Dr. Krouner shared that he has been, “fascinated by stories of pro athletes whose lives deteriorated after they retired from sports at young ages.” I wonder if young women who make choices to accommodate child rearing early in their career face the same challenges? He goes on to say, “They had to face the monumental challenge of losing an ‘all-encompassing identity.'”
Anna Fels, author of Novofemina’s Summer Book Review #8: Necessary Dreams observed, “that women in the midst of their adult lives, not men, are faced with continuous pressure to re-evaluate and reshape their lives – a process by which women create, realize, reconfigure and abandon goals.” I guess that is why Dr. Krouner is so fascinated by the athletes’ transition, few men ever traverse this terrain.
Fels concludes that our challenges lie in the “absence of any maps or models with which to draw upon.” She relates this unchartered territory to the highly credentialed ‘status’ of women today versus women of only a generation or two ago.
For a while, particularly in the late 70’s and 80’s, we shaped our role models out to be men-in-skirts albeit with better educational credentials. Sylvia Ann Hewlett, author of Off-Ramps and On-Ramps: Keeping Talented Women on the Road to Success, wrote that “a “white male career” model as inconsistent with the needs and objectives of most female workers. Women’s career interests are typically non-linear, or lacking the continuous, full-time characteristics of the male career.”
So where does this leave our 21st century role models? I have Len Schlesinger, president of Babson College, playing in my head…”it’s the one who defines the problem correctly who wins.” My Schlesinger-esque response is that we have role models all around us but we use the wrong filters to view them. They are tougher to see – these discontinuous, non-linear career models – because they don’t look like Jamie Dimon’s nor Ina Drew’s.
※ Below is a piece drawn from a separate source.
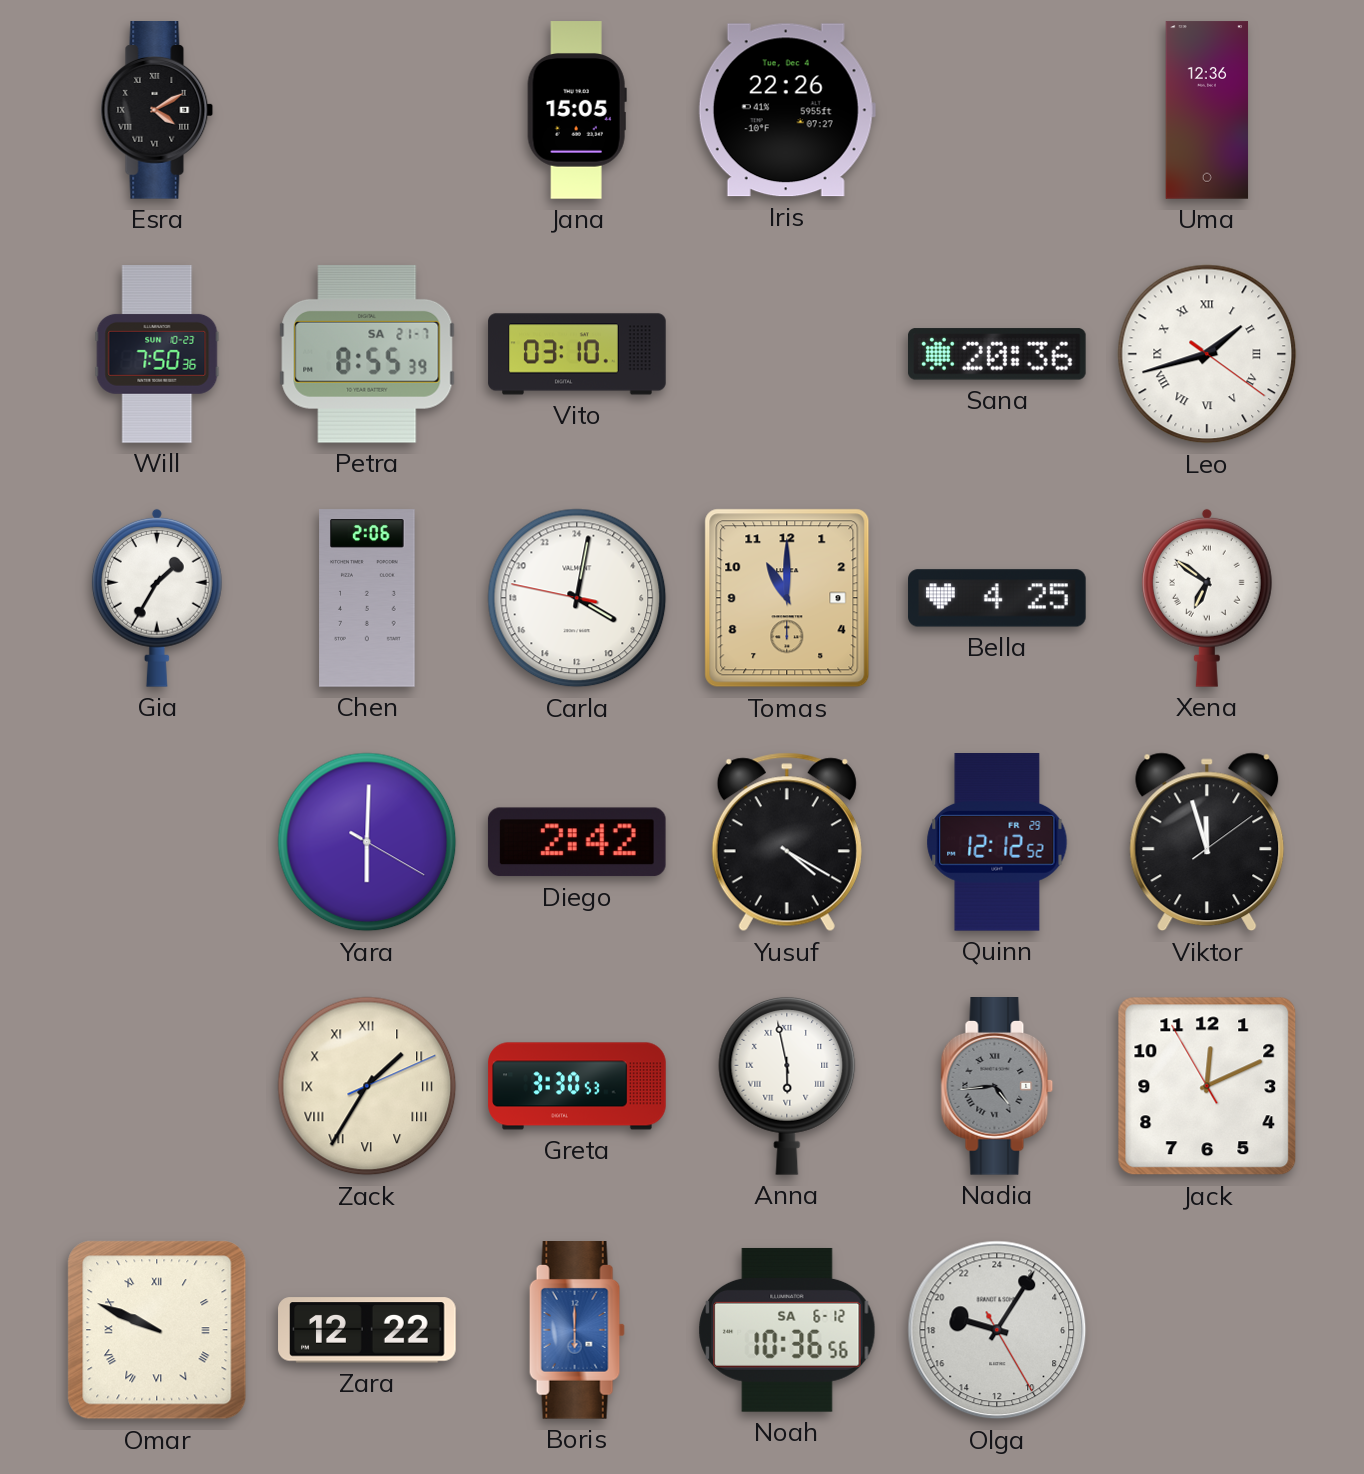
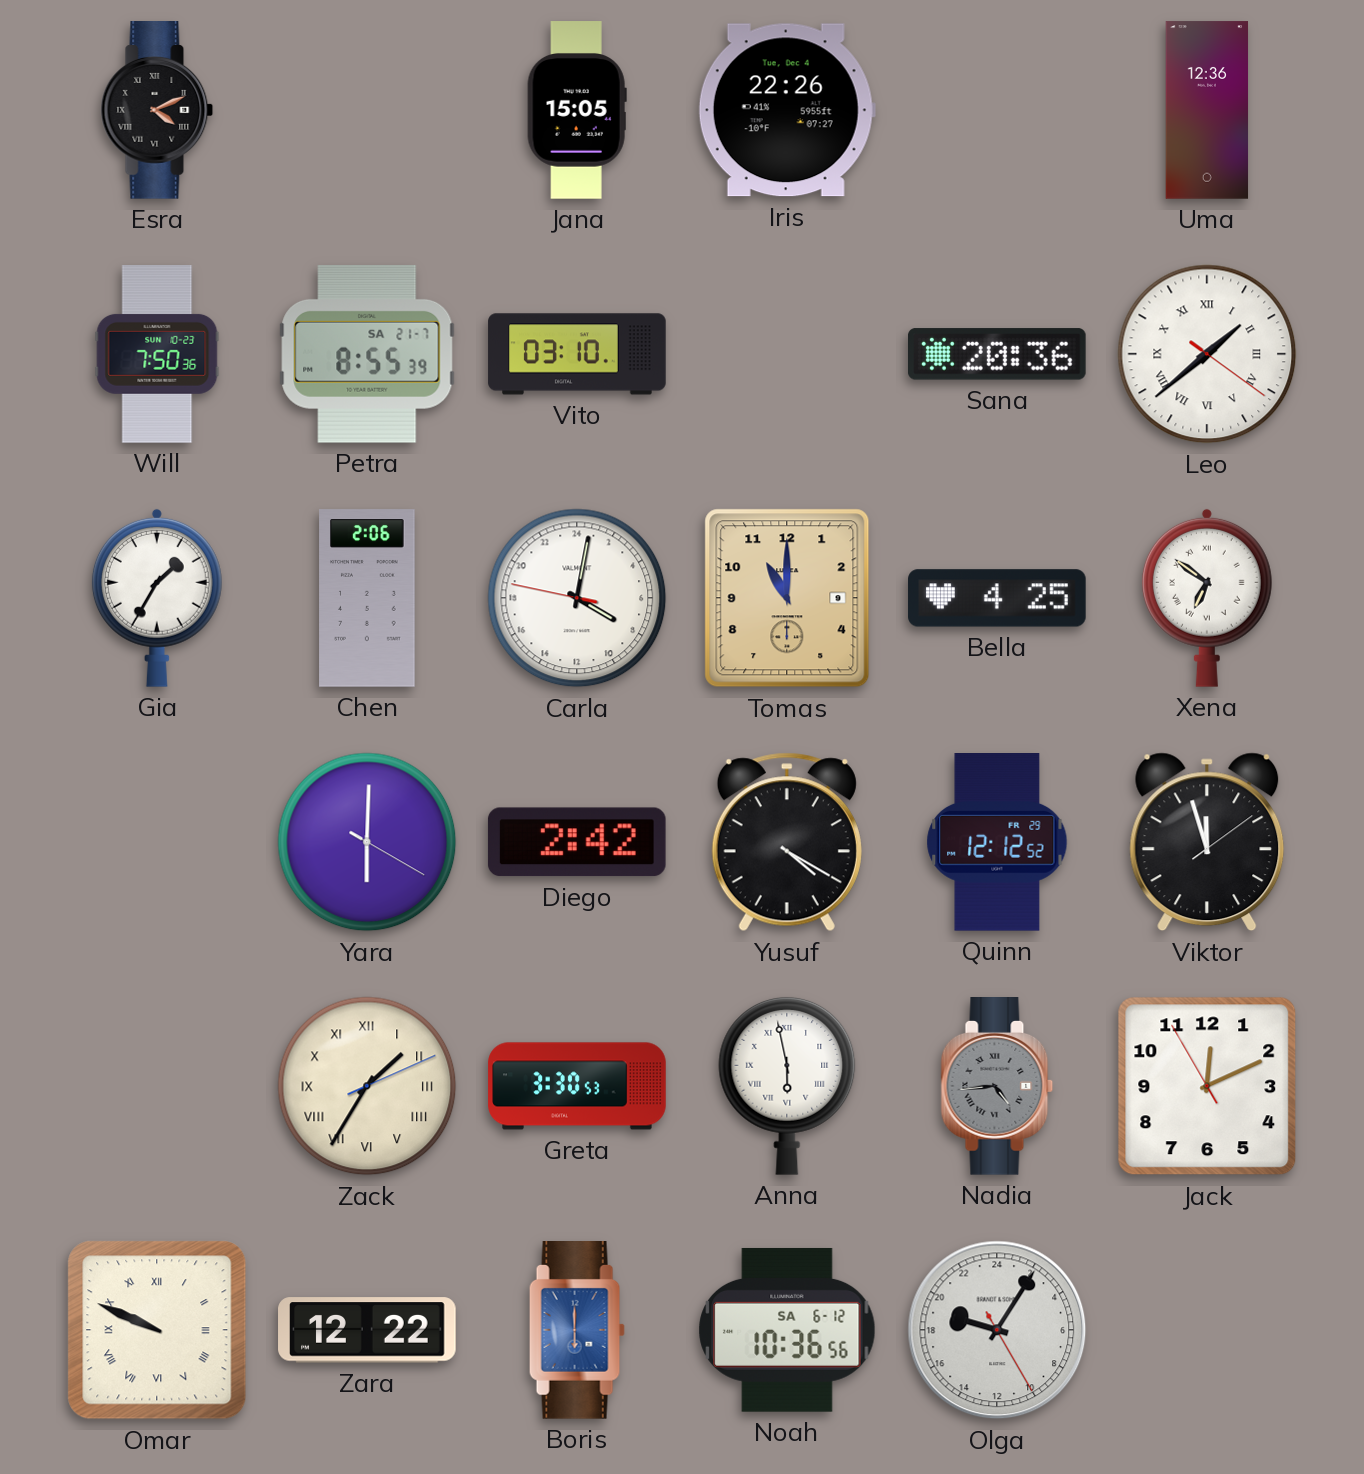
Esra: 4:10 -> 4:11
Leo: 1:42 -> 1:38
In my transition I’m holding fast for a career with greater alignment across my various interests. My new work self doesn’t look or act like Ina Drew nor Jamie Dimon…but it used to. Many days I believe wholeheartedly that the easy road would be to just go out and get a job.
But…I am inspired by the prospect of contributing to a new set of models. And, I am thoroughly energized by the work that I am doing. To date I would say of this new 21st century non-linear career world: the filters used to measure success are different but the hurdles are much higher. Sound daunting? We can’t let it be. Will you join me?